Die Kritik an dem Siegel ist wahrlich breit. Der Branchenverband textil+mode erklärte schlicht, er habe "kein Vertrauen" in das Label und könne es daher "nicht empfehlen". Der Verband, dem rund 1400 Firmen angehören, sorgt sich, dass die bereits etablierten Siegel, in die die Unternehmen "seit langem viel investieren", Schaden nehmen und an Glaubwürdigkeit verlieren.
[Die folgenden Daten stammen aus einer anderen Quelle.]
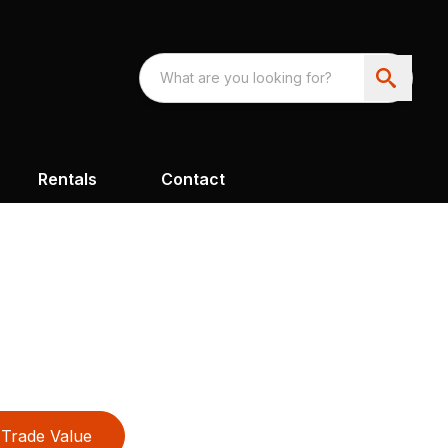
Rentals
Contact
Trade Value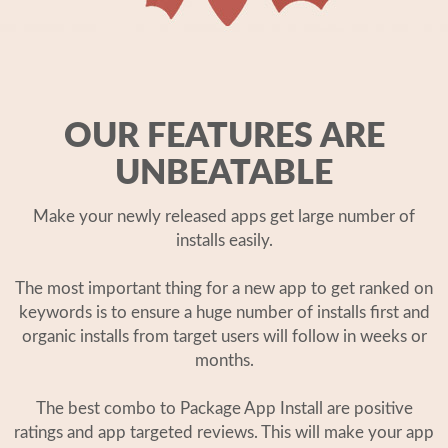
OUR FEATURES ARE
UNBEATABLE
Make your newly released apps get large number of
installs easily.
The most important thing for a new app to get ranked on
keywords is to ensure a huge number of installs first and
organic installs from target users will follow in weeks or
months.
The best combo to Package App Install are positive
ratings and app targeted reviews. This will make your app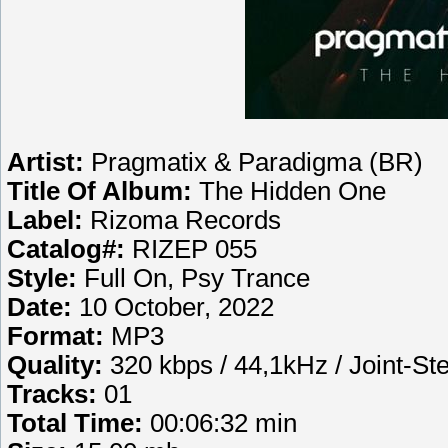
Artist:
Pragmatix & Paradigma (BR)
Title Of Album:
The Hidden One
Label:
Rizoma Records
Catalog#:
RIZEP 055
Style:
Full On, Psy Trance
Date:
10 October, 2022
Format:
MP3
Quality:
320 kbps / 44,1kHz / Joint-St
Tracks:
01
Total Time:
00:06:32 min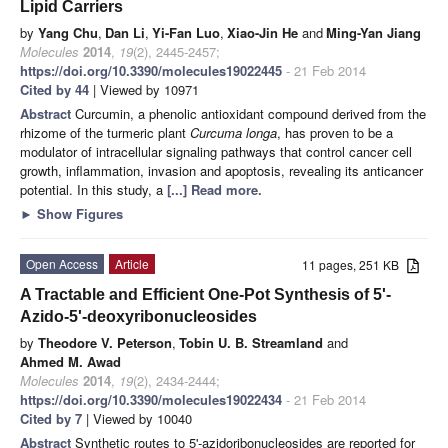
Lipid Carriers
by
Yang Chu
,
Dan Li
,
Yi-Fan Luo
,
Xiao-Jin He
and
Ming-Yan Jiang
Molecules
2014
,
19
(2), 2445-2457;
https://doi.org/10.3390/molecules19022445
- 21 Feb 2014
Cited by 44
| Viewed by 10971
Abstract
Curcumin, a phenolic antioxidant compound derived from the
rhizome of the turmeric plant
Curcuma longa
, has proven to be a
modulator of intracellular signaling pathways that control cancer cell
growth, inflammation, invasion and apoptosis, revealing its anticancer
potential. In this study, a
[...] Read more.
►
Show Figures
Open Access
Article
11 pages, 251 KB
A Tractable and Efficient One-Pot Synthesis of 5'-
Azido-5'-deoxyribonucleosides
by
Theodore V. Peterson
,
Tobin U. B. Streamland
and
Ahmed M. Awad
Molecules
2014
,
19
(2), 2434-2444;
https://doi.org/10.3390/molecules19022434
- 21 Feb 2014
Cited by 7
| Viewed by 10040
Abstract
Synthetic routes to 5'-azidoribonucleosides are reported for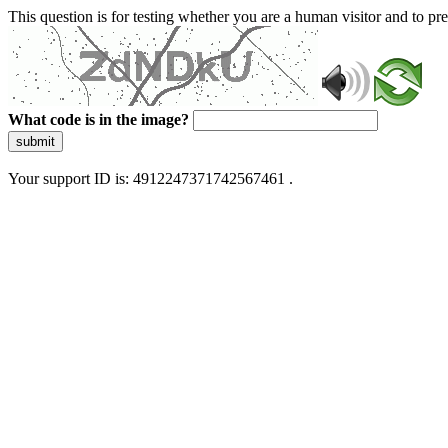
This question is for testing whether you are a human visitor and to 
What code is in the image?
submit
Your support ID is: 4912247371742567461 .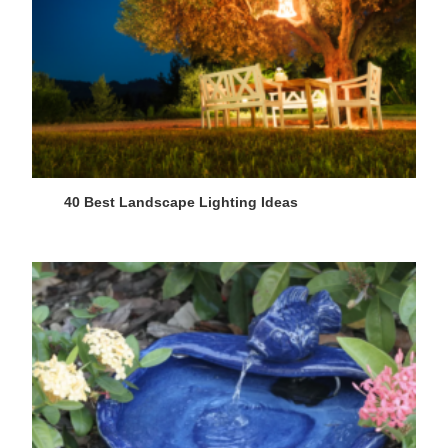
40 Best Landscape Lighting Ideas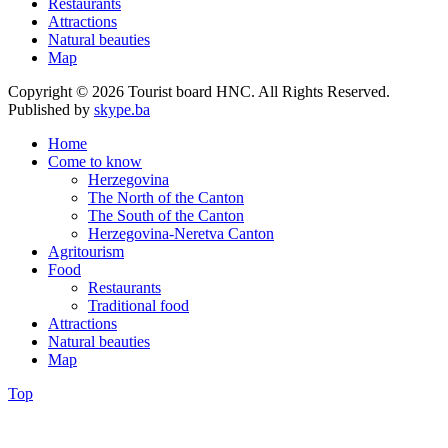
Restaurants
Attractions
Natural beauties
Map
Copyright © 2026 Tourist board HNC. All Rights Reserved.
Published by
skype.ba
Home
Come to know
Herzegovina
The North of the Canton
The South of the Canton
Herzegovina-Neretva Canton
Agritourism
Food
Restaurants
Traditional food
Attractions
Natural beauties
Map
Top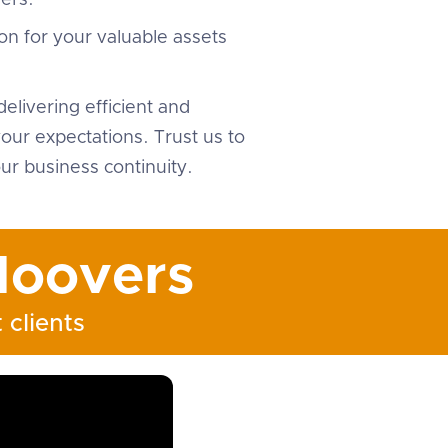
ers.
on for your valuable assets
elivering efficient and
ur expectations. Trust us to
ur business continuity.
oovers
 clients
Greenpeace lobte zwar Müllers Absicht, die Textilindustrie "fairer und sauberer zu machen". Nach derzeitigem Stand könnten aber auch Produkte aus Gentechnik-Fasern das Label erhalten. Grund dafür ist, dass der Prüfungsprozess nicht auf dem Baumwollfeld und der Faserproduktion, sondern erst beim Färben und Nähen beginnt. Greenpeace forderte verbindliche Ökostandards für die Textilindustrie.
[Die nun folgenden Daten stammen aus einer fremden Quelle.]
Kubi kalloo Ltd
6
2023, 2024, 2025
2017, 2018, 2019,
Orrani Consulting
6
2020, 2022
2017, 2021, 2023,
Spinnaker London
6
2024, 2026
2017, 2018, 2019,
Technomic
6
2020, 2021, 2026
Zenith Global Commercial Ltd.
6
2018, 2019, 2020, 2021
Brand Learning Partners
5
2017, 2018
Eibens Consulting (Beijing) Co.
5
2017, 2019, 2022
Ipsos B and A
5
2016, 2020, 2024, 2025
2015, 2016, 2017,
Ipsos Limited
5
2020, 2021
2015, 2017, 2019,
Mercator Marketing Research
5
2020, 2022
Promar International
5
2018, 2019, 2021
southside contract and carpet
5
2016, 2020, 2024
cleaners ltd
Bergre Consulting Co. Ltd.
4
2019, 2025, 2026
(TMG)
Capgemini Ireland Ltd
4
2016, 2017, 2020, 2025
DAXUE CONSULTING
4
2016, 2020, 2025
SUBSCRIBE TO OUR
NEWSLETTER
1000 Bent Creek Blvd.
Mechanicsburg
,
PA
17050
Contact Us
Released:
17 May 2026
Die Menschenrechtsorganisation Medico International und pakistanische Partnerorganisationen sprachen von "Fairwashing" - dringend nötig seien gesetzliche Regelungen. Ein freiwilliges Label sei "praktisch wirkungslos". Terre des Hommes kritisierte, dass die Prüfung nicht die gesamte Produktionskette im Blick habe - somit seien "Kinderarbeit im Baumwollanbau und Sklaverei in Spinnereien" nicht auszuschließen. Kritik gibt es auch daran, dass Mindestlöhne nicht gleichzeitig existenzsichernde Löhne bedeuteten.
Der Verbraucherzentrale Bundesverband (vzbv) sprach zwar von einem positiven Siegel, das Orientierung beim Kauf biete. Ein Lieferkettengesetz, das alle Unternehmen binde, könne die Menschenrechte aber besser schützen.